“In the short run, the market is a voting machine but in the long run, it is a weighing machine.”
This is a quote from Warren Buffett in 1987 who paraphrased a passage from Graham and Dodd’s seminal book Security Analysis, first published in 1934.
Currently, the “voting machine” is having a disproportionately large impact on AI shares. Stock returns are being driven by investor sentiment rather than fundamentals. And return volatility is extreme, even for mega-cap stocks such as Nvidia.

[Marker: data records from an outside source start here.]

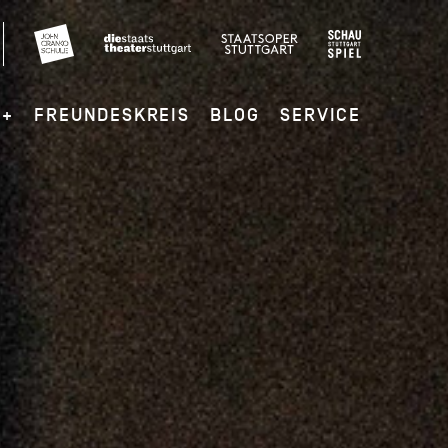
G+
FREUNDESKREIS
BLOG
SERVICE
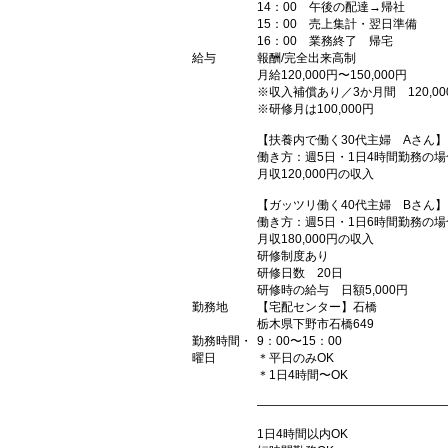
14：00 午後の配達→帰社
15：00 売上集計・翌日準備
16：00 業務終了 帰宅
給与
報酬/完全出来高制
月給120,000円〜150,000円
※収入補償あり／3か月間 120,00
※研修月は100,000円
【扶養内で働く30代主婦 Aさん】
働き方：週5日・1日4時間勤務の場
月収120,000円の収入
【ガッツリ働く40代主婦 Bさん】
働き方：週5日・1日6時間勤務の場
月収180,000円の収入
研修制度あり
研修日数 20日
研修時の給与 日額5,000円
勤務地
【宅配センター】石橋
栃木県下野市石橋649
勤務時間・
9：00〜15：00
曜日
＊平日のみOK
＊1日4時間〜OK
―――――――――――――――
1日4時間以内OK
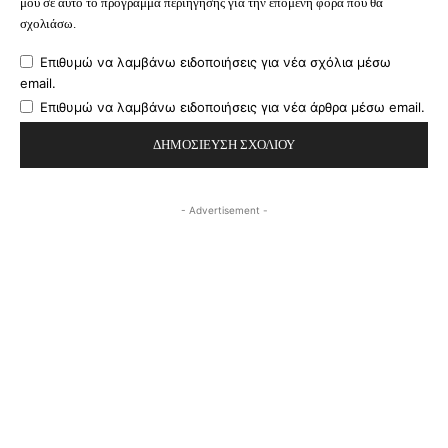
μου σε αυτό το πρόγραμμα περιήγησης για την επόμενη φορά που θα
σχολιάσω.
Επιθυμώ να λαμβάνω ειδοποιήσεις για νέα σχόλια μέσω
email.
Επιθυμώ να λαμβάνω ειδοποιήσεις για νέα άρθρα μέσω email.
- Advertisement -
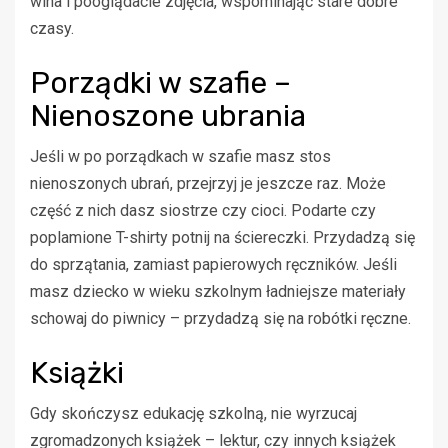
wina i pooglądacie zdjęcia, wspominając stare dobre
czasy.
Porządki w szafie –
Nienoszone ubrania
Jeśli w po porządkach w szafie masz stos
nienoszonych ubrań, przejrzyj je jeszcze raz. Może
część z nich dasz siostrze czy cioci. Podarte czy
poplamione T-shirty potnij na ściereczki. Przydadzą się
do sprzątania, zamiast papierowych ręczników. Jeśli
masz dziecko w wieku szkolnym ładniejsze materiały
schowaj do piwnicy – przydadzą się na robótki ręczne.
Książki
Gdy skończysz edukację szkolną, nie wyrzucaj
zgromadzonych książek – lektur, czy innych książek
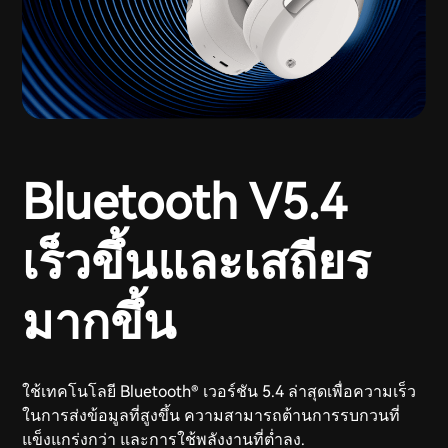
Bluetooth V5.4
เร็วขึ้นและเสถียร
มากขึ้น
ใช้เทคโนโลยี Bluetooth® เวอร์ชัน 5.4 ล่าสุดเพื่อความเร็ว
ในการส่งข้อมูลที่สูงขึ้น ความสามารถต้านการรบกวนที่
แข็งแกร่งกว่า และการใช้พลังงานที่ต่ำลง.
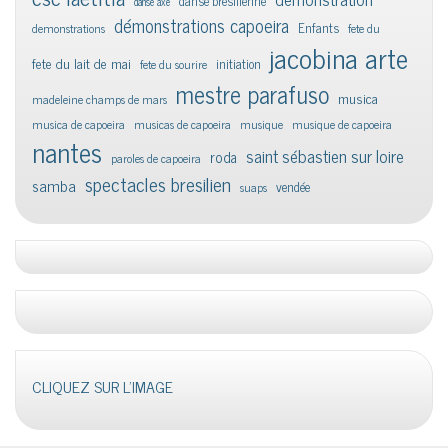
danse bresilienne
danse axe
démonstrations capoeira
Enfants
demonstrations
fete du
jacobina arte
fete du lait de mai
initiation
fete du sourire
mestre parafuso
musica
madeleine champs de mars
musica de capoeira
musicas de capoeira
musique
musique de capoeira
nantes
saint sébastien sur loire
roda
paroles de capoeira
spectacles bresilien
samba
vendée
suaps
CLIQUEZ SUR L'IMAGE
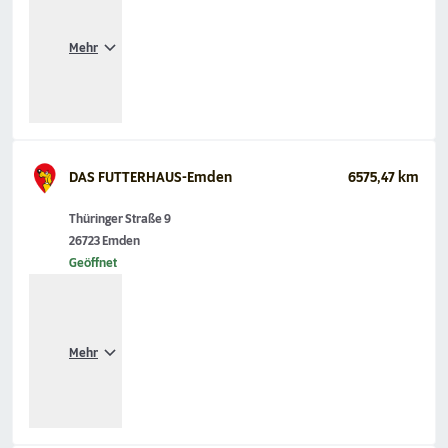
Mehr
DAS FUTTERHAUS-Emden
6575,47 km
Thüringer Straße 9
26723 Emden
Geöffnet
Mehr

This type of market environment can compromise the predictive power of factors with slow decay rates, particularly value factors. Given this, we are focussing more on our screens and factors which exploit short-term mispricing opportunities.
We’re currently focussing on AI as a risk factor rather than an alpha source. We’ve reduced our gross exposure to these stocks and are closely monitoring our net exposure. More details on why we believe AI is currently a risk factor for our style of investing are provided in the next section.
More broadly, it seems the marginal price setter for shares is more likely to be a retail punter than an actively managed mutual fund. Early this year, David Einhorn lamented “the value industry has gotten completely annihilated” and “the market is fundamentally broken” (Business Insider, February 2024). Putting aside the hyperbole, we believe that buy-and-hold value investing is structurally challenged and largely subscribe to this view.
We’ve adapted our investment process to suit the market environment. We’ve added new short-term screens to our rebalance process and have greatly increased the number of daily trades. We’re now doing well over 200 trades per day. These trades are typically small and are focussed on finessing position sizes to exploit short-term liquidity flows.
In the long term, the “weighing machine” will determine share prices. The long term, however, isn’t compatible with our investment time horizon. We endeavour to provide consistent returns, regardless of the market environment, rather than offering the vague promise of being right eventually. It’s the reason why the fund performed strongly in 2021 when the market was focussed on growth opportunities and in 2022 when value dominated market sentiment. We’re also pleased the fund generated consistent returns in 2023 and has registered a positive return every month in 2024.
AI as a Risk Factor
Risk factors explain cross-sectional returns but are not a source of alpha in our investment process.
Some risk factors are always strongly correlated with stock returns. Examples include market, sector and size exposure.
The importance of other risk factors varies over time. A good example is Yen exposure. It’s always a risk factor but its particularly important currently given recent Yen depreciation, government intervention to support the currency, and the likelihood the BOJ will tighten monetary policy.
Other risk factors are specific to the current market environment and aren’t captured by risk models calibrated using historical data. Covid is the obvious example given it was the first global pandemic in 100 years.
We believe there is a new risk factor which is driving investor sentiment but isn’t adequately captured in risk models: AI exposure. Many stocks which are beneficiaries of the AI revolution have outperformed. This list is large and extends far beyond NVDIA, TSMC, Micron, SK Hynix and other semiconductor stocks. For example, some REITs with data centre exposure have strongly outperformed YTD.
It’s not as manic as the Internet boom in the late 1990s, but some similarities are emerging. In late March 2000, Cisco became the most valuable company in the world, with a market capitalisation of more than $500 billion. In June, Nvidia hit this milestone with a market capitalisation of more than $3.3 trillion.
Much like during the Internet boom, the US is at the centre of the frenzy, attracting the strongest liquidity flows and the most extreme valuations. TSMC’s ADR currently trades at a 16.4% premium to its primary listing in Taiwan.
Other similarities include the outperformance of the Nasdaq Composite and the extreme level of global stock market concentration.
Another warning sign is that across Asian equity markets, liquidity flows rather than fundamentals are driving extreme share price divergencies. In Australia, NEXTDC and Goodman Group (whose growth outlook is contingent on data centre demand) are far more expensive than stocks listed in Singapore with significant data centre exposure (KDCREIT and Mapletree Industrial Trust). The contrast with Singapore Telecom is even more stark given its increasing data centre exposure and extremely cheap SOTP valuation. We believe this is because Australian investors tend to focus solely on Australian equities whereas Singaporean investors are more likely to have a regional focus, exposing them to more AI investment opportunities, particularly in Taiwan and Japan.
It’s hard to know whether the recent AI share price gains are a bubble which will pop, slowly deflate or prove to be resilient. What we do know is AI exposure is now a material risk factor which can’t be mitigated by minimising net sector exposures. Even within Semiconductors & Semiconductor Equipment the level of AI exposure varies widely.
To deal with this, we’re manually reviewing the AI exposure in our long and short portfolios to ensure we’re not materially exposed if there is a sudden reversal in investor sentiment. This is a big advantage we have over systematic quant funds which analyse risk based on generic risk models that don’t deal effectively with what is currently a significant driver of investor sentiment.